Pantau – Penjabat (Pj) Gubernur DKI Jakarta Heru Budi Hartono mengungkapkan, Jakarta bakal merintangi berbagai tantangan usai tak menyandang status Ibu Kota Negara (IKN).

Heru menyebut, Jakarta punya potensi menjadi kota berorientasi bisnis. Heru meminta masukan sejumlah mitra organisai menghadapi perubahan terkait keberlanjutan Kota Jakarta.

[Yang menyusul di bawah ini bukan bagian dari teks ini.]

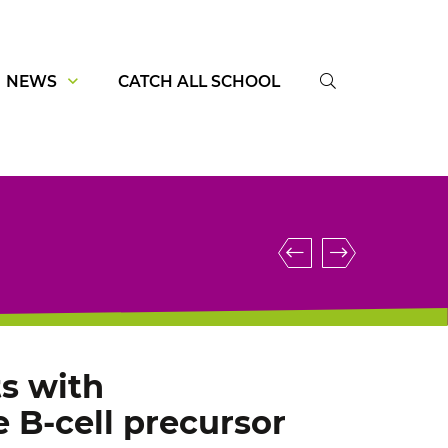
NEWS
CATCH ALL SCHOOL
SUCHE
Blinatumomab
IGH::FEN
driven
and
T-
specific
cell
KRAS
activation
mutations
s with
in
define
 B-cell precursor
αβ
a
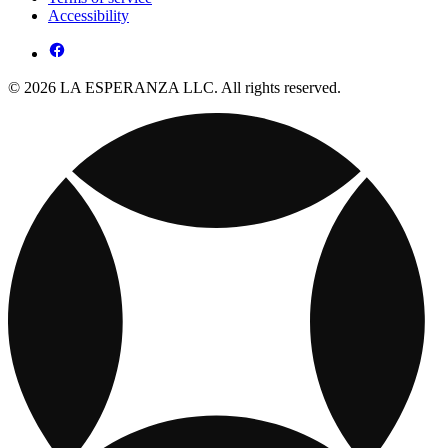
Accessibility
© 2026 LA ESPERANZA LLC. All rights reserved.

“Bagaimana Bapak-bapak/Ibu-ibu sekalian memberikan pandangan, pendapat kepada kami yang sebentar lagi dihadapi oleh perubahan kebijakan pemerintah, misalnya Ibu Kota pindah ke IKN. Ini tantangan besar bagi Jakarta, bagi saya, selain tadi iklim, transportasi dan lain-lain,” kata Heru Budi saat menghadiri jamuan makan bersama mitra organisasi internasional Pemprov DKI Jakarta di Hutan Kota by Plataran, Gelora Bung Karno (GBK), Senayan, Jakarta, Jumat (18/11/2022).

Baca juga: Heru Budi Konsultasi dengan Pusat soal Bantuan Arab Saudi Renovasi Masjid JIC

Kepala Sekretariat Presiden (Kasetpres) itu menuturkan, Jakarta mesti tetap hidup pasca-pemindahan IKN ke Kalimantan Timur (Kaltim). Heru mengatakan, butuh restorasi terhadap Kota Jakarta untuk tumbuh menjadi kota berorientasi bisnis.

“Kenapa? Jakarta harus hidup, Jakarta harus hidup dengan pendapatan dan lain-lain. Di sisi lain, Indonesia harus membangun konsentrasi di IKN. Contoh, bagaimana kami nanti bu Tika, merestorasi, merevitalisasi, merubah tatanan tata kota menjadi sesuatu yang tumbuh bisnis,” jelasnya.

Oleh karenanya, Heru membutuhkan banyak saran dari berbagai pihak demi kemajuan Kota Jakarta. Karena, menurut Heru, Jakarta tetap harus berjuang tanpa membawa status IKN lagi.

Baca juga: Pj Gubernur Heru Budi Lantik 11 Pejabatan Eselon II di Pemprov DKI Jakarta

“Perlu masukan-masukan bapak-bapak, masukan itu yang terpenting sehingga PAD kita pasca-2024 jika bapak Presiden sudah mulai bertugas di sana, Jakarta juga harus bisa berjuang tanpa embel-embel sebagai ibukota. Ini perlu masukan ide-ide apa sih,” ucapnya.

Belum lagi, beberapa wilayah penyangga di Kota Jakarta kian berkembang. Menurut Heru, kondisi ini bakal mengikis sumber pendapatan asli daerah (PAD) Kota Jakarta. Sebab itu, Heru menekankan bahwa Jakarta harus kerja ekstra hadapi tantangan ini.

“Kalau saya lihat ke depan, Pak Sekda, dengan adanya Jabotabek Bogor yang bagus, Serpong, contoh saja dari sisi pendapatan kita, mereka sudah tidak berpikir seperti 20-30 tahun yang lalu, jadi kalau yang sudah 15 tahun di sini mungkin berpengalaman, jadi kalau dulu gengsi kendaraan bermotor tuh kalo B belakangnya misalnya S. Kalau sekarang mereka tidak gengsi lagi kan, dia bisa bayar pajak di Serpong, dia bisa bayar pajak di Depok,” terangnya.

“Itu kan makin menurun, padahal PAD kita paling banyak di sana. Begitu juga dari sisi bisnis, ekonomi bisnis, mereka lebih nyaman hidup mungkin di Serpong, mungkin nanti sebentar lagi sebagian masuk Banten,” tambah dia.